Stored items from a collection
********************
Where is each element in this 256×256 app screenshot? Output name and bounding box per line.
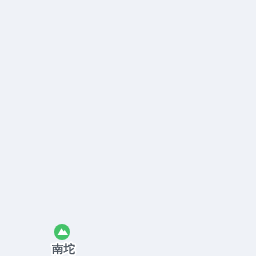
staticText: 南坨: [52, 242, 75, 256]
staticText: 南坨: [52, 242, 75, 256]
button[interactable]: 南坨 mountain peak: [46, 222, 78, 254]
staticText: 南坨: [52, 242, 75, 256]
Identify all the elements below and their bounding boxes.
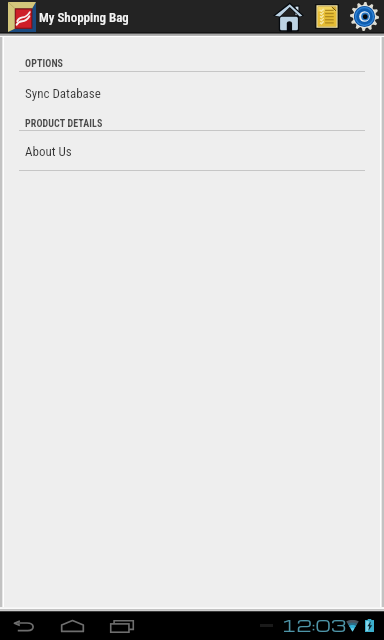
button[interactable]: Shopping list <box>308 0 345 33</box>
staticText: PRODUCT DETAILS <box>25 118 103 130</box>
button[interactable]: Back <box>10 612 38 640</box>
button[interactable]: Settings <box>346 0 382 33</box>
staticText: 12:03 <box>281 613 347 636</box>
button[interactable]: Home <box>58 612 86 640</box>
staticText: About Us <box>25 144 72 159</box>
staticText: Sync Database <box>25 86 101 101</box>
button[interactable]: Home <box>269 0 307 33</box>
staticText: My Shopping Bag <box>39 10 129 25</box>
button[interactable]: Recent apps <box>108 612 136 640</box>
button[interactable]: Sync Database <box>0 81 384 105</box>
staticText: OPTIONS <box>25 58 64 70</box>
button[interactable]: About Us <box>0 139 384 163</box>
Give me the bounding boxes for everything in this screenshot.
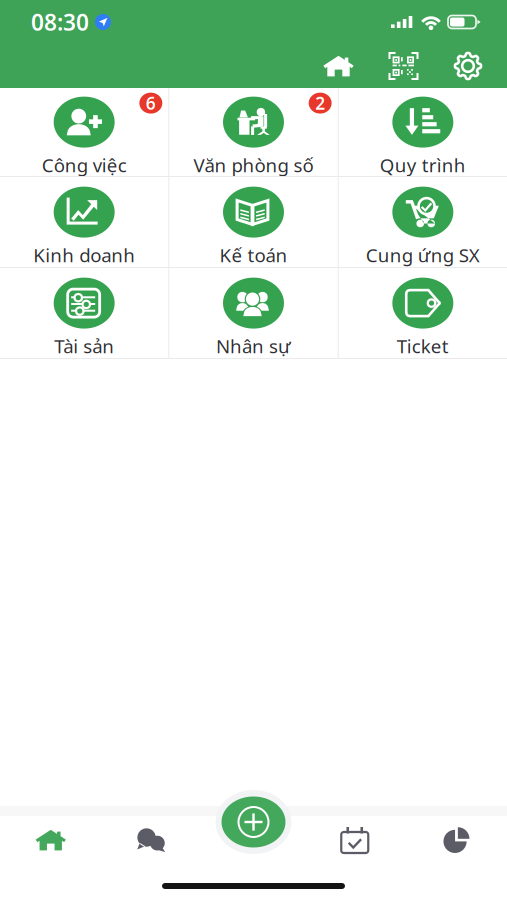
********************
§ Exercise instructions:
Copy every line of the records exactly as it is written, but not the pictures.

§ Answer to the problem:
Where is each element in this 256×256 app screenshot? Output name and bounding box per line.
staticText: 南坨: [52, 242, 75, 256]
staticText: 南坨: [52, 242, 75, 256]
button[interactable]: 南坨 mountain peak: [46, 222, 78, 254]
staticText: 南坨: [52, 242, 75, 256]
Identify all the elements below and their bounding boxes.
button[interactable]: Shopping list <box>308 0 345 33</box>
staticText: PRODUCT DETAILS <box>25 118 103 130</box>
button[interactable]: Back <box>10 612 38 640</box>
button[interactable]: Settings <box>346 0 382 33</box>
staticText: 12:03 <box>281 613 347 636</box>
button[interactable]: Home <box>58 612 86 640</box>
staticText: About Us <box>25 144 72 159</box>
staticText: Sync Database <box>25 86 101 101</box>
button[interactable]: Home <box>269 0 307 33</box>
staticText: My Shopping Bag <box>39 10 129 25</box>
button[interactable]: Recent apps <box>108 612 136 640</box>
button[interactable]: Sync Database <box>0 81 384 105</box>
staticText: OPTIONS <box>25 58 64 70</box>
button[interactable]: About Us <box>0 139 384 163</box>
Give me the bounding boxes for everything in this screenshot.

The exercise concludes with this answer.